> TASK REQUIREMENTS:
Scan the material for the word "SIZE", then return every line where it appears.

> EXCERPTED RECORDS:

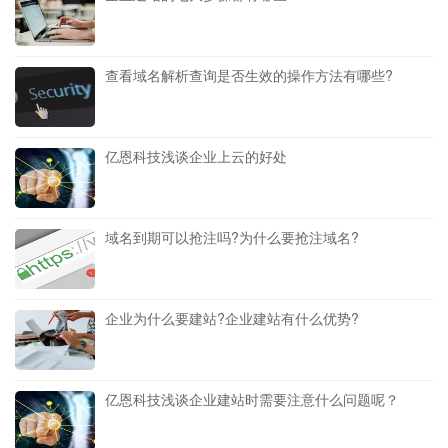
查看域名解析查询是否生效的操作方法有哪些?
亿恩科技浅谈企业上云的好处
域名到期可以抢注吗?为什么要抢注域名?
企业为什么要建站?企业建站有什么优势?
亿恩科技浅谈企业建站时需要注意什么问题呢？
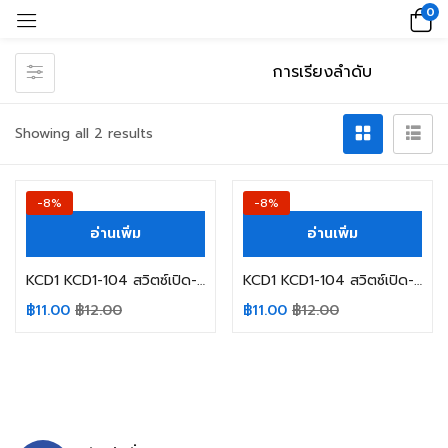
0
Showing all 2 results
-8%
-8%
อ่านเพิ่ม
อ่านเพิ่ม
KCD1 KCD1-104 สวิตซ์เปิด-ปิด 4ขา สีดำ 6A 250V 10A 125V SIZE 15X20MM.
KCD1 KCD1-104 สวิตซ์เปิด-ปิด 4ขา สีแดง 6A 250V 10A 125V SIZE 15X20MM.
฿
11.00
฿
12.00
฿
11.00
฿
12.00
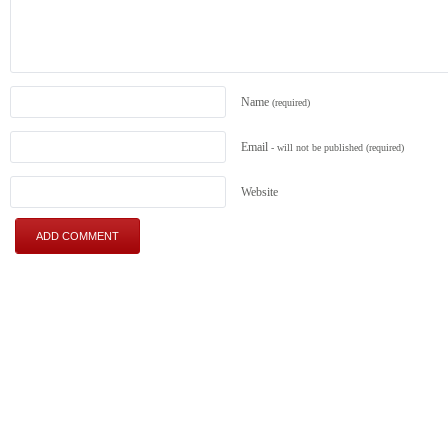
Name
(required)
Email
- will not be published
(required)
Website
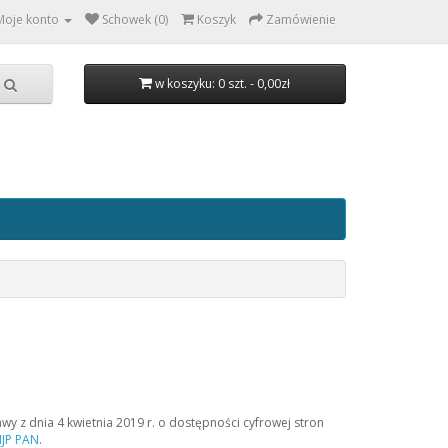
Moje konto
Schowek (0)
Koszyk
Zamówienie
w koszyku: 0 szt. - 0,00zł
wy z dnia 4 kwietnia 2019 r. o dostępności cyfrowej stron
IJP PAN
.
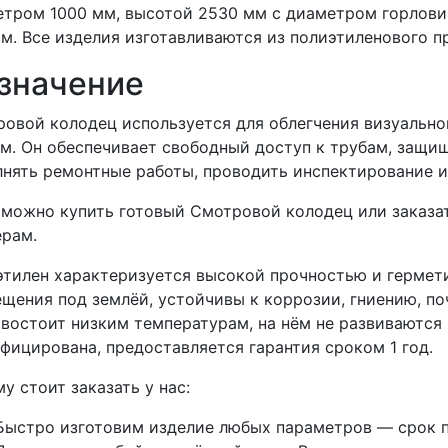
тром 1000 мм, высотой 2530 мм с диаметром горлов
м. Все изделия изготавливаются из полиэтиленового 
значение
овой колодец используется для облегчения визуальн
м. Он обеспечивает свободный доступ к трубам, защищ
нять ремонтные работы, проводить инспектирование и
 можно купить готовый Смотровой колодец или заказа
ерам.
тилен характеризуется высокой прочностью и гермети
щения под землёй, устойчивы к коррозии, гниению, п
востоит низким температурам, на нём не развиваются 
фицирована, предоставляется гарантия сроком 1 год.
у стоит заказать у нас:
Быстро изготовим изделие любых параметров — срок п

> ANSWER:
KCD1 KCD1-104 สวิตซ์เปิด-ปิด 4ขา สีดำ 6A 250V 10A 125V SIZE 15X20MM.
KCD1 KCD1-104 สวิตซ์เปิด-ปิด 4ขา สีแดง 6A 250V 10A 125V SIZE 15X20MM.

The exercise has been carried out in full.